Member since
10-20-2015
92
Posts
79
Kudos Received
9
Solutions
05-17-2019
06:50 PM
1 Kudo
Customers have asked me about wanting to review ranger audit archive logs stored on HDFS as the UI only shows the Last 90 days of data using Solr infra. I decided to approach the problem using Zeppelin/Spark for a fun example. 1. Prerequisites - Zeppelin and Spark2 installed on your system.
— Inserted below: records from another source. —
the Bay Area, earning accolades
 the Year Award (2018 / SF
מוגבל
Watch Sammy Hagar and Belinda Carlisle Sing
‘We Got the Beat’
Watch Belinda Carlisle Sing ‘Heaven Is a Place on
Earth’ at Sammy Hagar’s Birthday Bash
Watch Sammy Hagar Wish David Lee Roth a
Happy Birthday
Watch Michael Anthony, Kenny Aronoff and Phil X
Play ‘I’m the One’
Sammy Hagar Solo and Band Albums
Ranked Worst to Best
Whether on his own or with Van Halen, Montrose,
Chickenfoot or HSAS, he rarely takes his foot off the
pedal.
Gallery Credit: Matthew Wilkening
As well as ranger with ranger audit logs being stored in HDFS. Create a policy in ranger for HDFS to allow your zeppelin user to read and execute recursively for /ranger/audit directory. 2. Create your notebook in Zeppelin and create some code like the following example: %spark2.spark
// --Specify service and date if you wish
//val path = "/ranger/audit/hdfs/20190513/*.log"
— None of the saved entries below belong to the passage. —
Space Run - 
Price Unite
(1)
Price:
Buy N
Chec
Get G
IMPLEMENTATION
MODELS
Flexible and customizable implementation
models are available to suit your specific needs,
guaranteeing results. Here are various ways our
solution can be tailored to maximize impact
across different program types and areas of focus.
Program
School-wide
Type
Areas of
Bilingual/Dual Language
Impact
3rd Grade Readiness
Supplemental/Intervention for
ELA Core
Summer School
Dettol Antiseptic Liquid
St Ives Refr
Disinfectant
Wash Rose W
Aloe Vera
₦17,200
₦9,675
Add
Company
// --Be brave and map the whole enchilada
val path = "/ranger/audit/*/*/*.log"
// --read in the json and drop any malformed json
val rauditDF = spark.read.option("mode", "DROPMALFORMED").json(path)
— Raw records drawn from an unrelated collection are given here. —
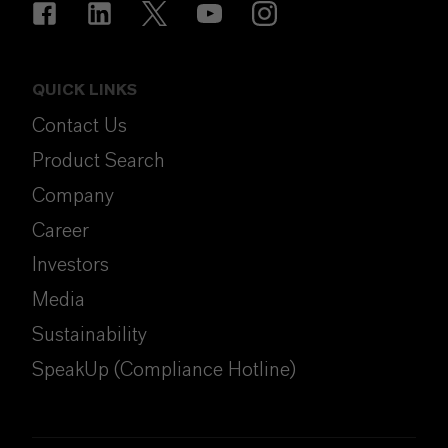
QUICK LINKS
Contact Us
Product Search
Company
Career
Investors
Media
Sustainability
SpeakUp (Compliance Hotline)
// --print the schema to review and show me top 20 lines.
rauditDF.printSchema()
rauditDF.show(20,false)
// --Do some spark sql on the data and look for denials
println("sparksql--------------------")
rauditDF.createOrReplaceTempView(viewName="audit")
var readAccessDF = spark.sql("SELECT reqUser, repo, access, action, evtTime, policy, resource, reason, enforcer, result FROM audit where result='0'").withColumn("new_result", when(col("result") === "1","Allowed").otherwise("Denied"))
readAccessDF.show(20,false) 3. Output should look something like path: String = /ranger/audit/*/*/*.log
rauditDF: org.apache.spark.sql.DataFrame = [access: string, action: string ... 23 more fields]
root
|-- access: string (nullable = true)
|-- action: string (nullable = true)
|-- additional_info: string (nullable = true)
|-- agentHost: string (nullable = true)
|-- cliIP: string (nullable = true)
|-- cliType: string (nullable = true)
|-- cluster_name: string (nullable = true)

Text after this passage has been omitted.